In August 1995, a first period of 7.114 hours was determined by Stefano Mottola (U=n/a). In March 2004, French amateur astronomer René Roy obtained a period of 7.11±0.01 hours with an amplitude of 0.28±0.01 magnitude from three nights of observations (U=3), while Robert K. Buchheim determined a period of 7.106±0.005 hours and an amplitude of 0.28±0.02 magnitude observing Benda over 10 nights at the Altimira Observatory in November 2007 (U=3). In September 2018, a collaboration of the Italian Amateur Astronomers Union reported a period of 7.105±0.001 hours with a brightness variation of 0.25±0.03 magnitude (U=3–).

=== Diameter and albedo ===

According to the surveys carried out by the NEOWISE mission of NASA's Wide-field Infrared Survey Explorer (WISE), the Infrared Astronomical Satellite IRAS, and the Japanese Akari satellite, Benda measures (65.917±0.746), (70.82±2.9) and (73.28±1.57) kilometers in diameter and its surface has an albedo of (0.054±0.010), (0.0464±0.004) and (0.044±0.002), respectively. The Collaborative Asteroid Lightcurve Link derives a low albedo of 0.0387 and a diameter of 70.71 kilometers based on an absolute magnitude of 9.9.

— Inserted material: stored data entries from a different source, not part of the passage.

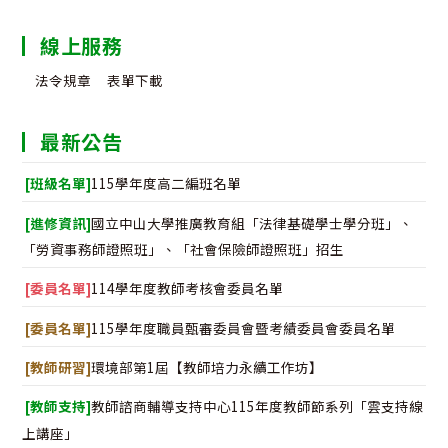
線上服務
法令規章
表單下載
最新公告
[班級名單]
115學年度高二編班名單
[進修資訊]
國立中山大學推廣教育組「法律基礎學士學分班」、
「勞資事務師證照班」、「社會保險師證照班」招生
[委員名單]
114學年度教師考核會委員名單
[委員名單]
115學年度職員甄審委員會暨考績委員會委員名單
[教師研習]
環境部第1屆【教師培力永續工作坊】
[教師支持]
教師諮商輔導支持中心115年度教師節系列「雲支持線
上講座」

Alternative mean-diameters published by the WISE team include (64.45±17.46 km), (67.318±0.267 km), (70.085±0.269 km), (70.65±16.79 km) and (71.722±22.052 km) with a corresponding albedo of (0.05±0.04), (0.051±0.005), (0.0474±0.0092), (0.04±0.02) and (0.037±0.020). Two asteroid occultations on 4 April 2009 and on 3 September 2013, gave a best-fit ellipse dimension of (70.0±x km) and (73.0±x km), respectively, each with a low quality rating of 1. These timed observations are taken when the asteroid passes in front of a distant star.